Let’s jump right in: Jake Hayes (Chris Rock) is a ticket scalper in New Jersey and lives an existence of selling tickets to events while trying to stop his girlfriend from moving away. Cue CIA, in the guise of Gaylord Oakes (Anthony Hopkins) who has a predicament. His top agent, working in Prague, was killed whilst negotiating a deal for the purchase of nuclear weapons from a black market dealer Adrik Vas (Peter Stormare).
What’s this got to do with Jake? It just so happens that the agent, Kevin, had an identical twin brother (see where this is heading?) who is now the only person who can complete the transaction without raising suspicion. Lo and behold, that twin brother happens to be Jake.
Oakes has 9 days to recruit (i.e. agree to pay $100 000) Jake and train him to a level that the bad guys cannot differentiate between the two. The problem is that Kevin was an intelligent, articulated and sophisticated spy while Jake is a fast taking hustler with no loyalty to anyone in authority and would rather spend his time listening to rap music and partying.
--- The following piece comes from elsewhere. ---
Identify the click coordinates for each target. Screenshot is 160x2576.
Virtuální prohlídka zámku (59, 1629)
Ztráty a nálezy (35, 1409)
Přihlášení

The stakes increase when its discovered that a psychotic Yugoslavian (Matthew Marsh) is also trying to get his hands on the nuclear device with the intention of setting it off on American soil (New York to be exact).
In a race against time the CIA have to turn Jake into a spy, broker the deal for the nuclear weapon before the Yugoslavians and keep Jake alive in the process. The odds are stacked against them.
In typical ũber style, producer Jerry Bruckheimer has managed to get a glossy, fast, and loud film made. However, this time things just don’t gel at all. Joel ‘I-Killed-The-Batman-Franchise’ Schumacher™ manages to have very little emotion into the proceedings at all. The end results are very lacklustre at the best of times. Strange really, seeing that the formula is in place – humour, action, explosions and loud music. It’s hard to place the exact reason why the film doesn’t really work – most probably because the Bruckheimer formula is no longer fresh and we’ve seen it done before (bigger and better). It just didn’t have the pumped-up feel of Bruckheimer’s previous films such as Bad Boys or The Rock.
Chris Rock plays… well… the same character as always. Which is a shame as he does come out quite well during the earlier dramatic side of things as Kevin (for once he seems comfortable acting instead of ranting and raving). It would have been nice to see more of that side of him. Anthony Hopkins seems to be enjoying himself, running around New York and Prague with a gun. He’s performance, much like Rocks, is too light – especially for an actor of his calibre. His cameo in Mission: Impossible 2 was better than this.
The film leaves you feeling that you have missed something and are left unsatisfied on the whole. Very much by-the-numbers filmmaking, ends up with an average film save for a good performance (albeit a lazy one) from Hopkins and a lot of noise. It will probably do better on DVD or video before disappearing onto cable TV.